▸ TASK TO CARRY OUT
Up to and including the line bearing "Kütüphane (826, 34)", output every line of the entries exactly as written, starting from the first; pictures stay out.

▸ Pixel coordinate grounding data
□ □ □ □ □ □ □

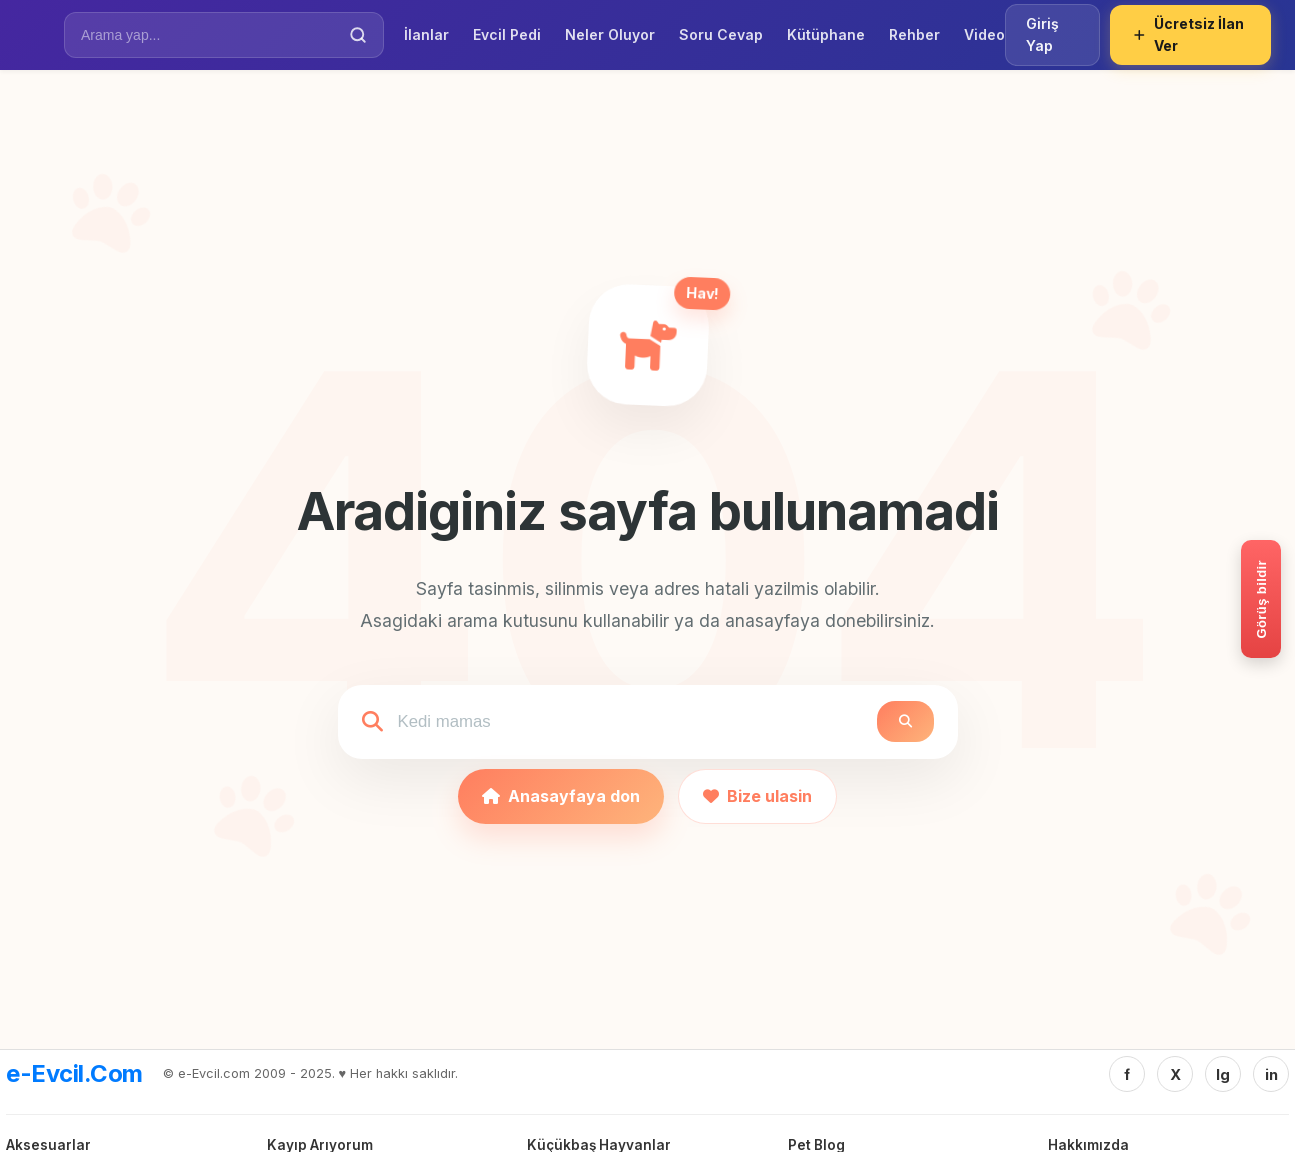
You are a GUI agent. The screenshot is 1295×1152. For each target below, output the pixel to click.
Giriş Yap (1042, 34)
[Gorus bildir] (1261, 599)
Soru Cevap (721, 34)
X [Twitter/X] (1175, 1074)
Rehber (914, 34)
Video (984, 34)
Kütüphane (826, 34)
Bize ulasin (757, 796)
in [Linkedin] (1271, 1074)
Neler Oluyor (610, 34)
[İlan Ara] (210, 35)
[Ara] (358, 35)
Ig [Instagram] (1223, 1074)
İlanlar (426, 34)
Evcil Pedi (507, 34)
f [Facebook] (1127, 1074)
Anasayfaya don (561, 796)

□ □ □ □ □ □ □

▸ ANSWER SPACE
You are a GUI agent. The screenshot is 1295×1152. For each target below, output the pixel to click.
Giriş Yap (1042, 34)
[Gorus bildir] (1261, 599)
Soru Cevap (721, 34)
X [Twitter/X] (1175, 1074)
Rehber (914, 34)
Video (984, 34)
Kütüphane (826, 34)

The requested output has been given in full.